[Available records — start]
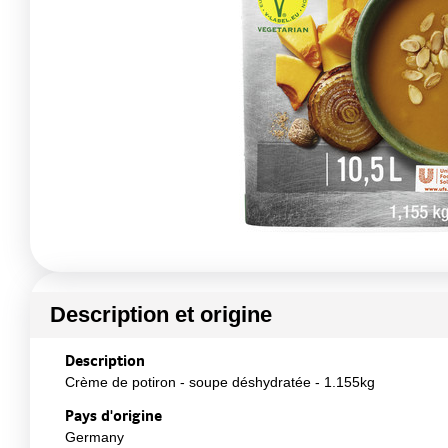
Description et origine
Description
Crème de potiron - soupe déshydratée - 1.155kg
Pays d'origine
Germany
[Available records — finish]
_About this exercise:_
Check each line above for the string "Description" and report how many lines have it, giving only the number.

_Solution:_
2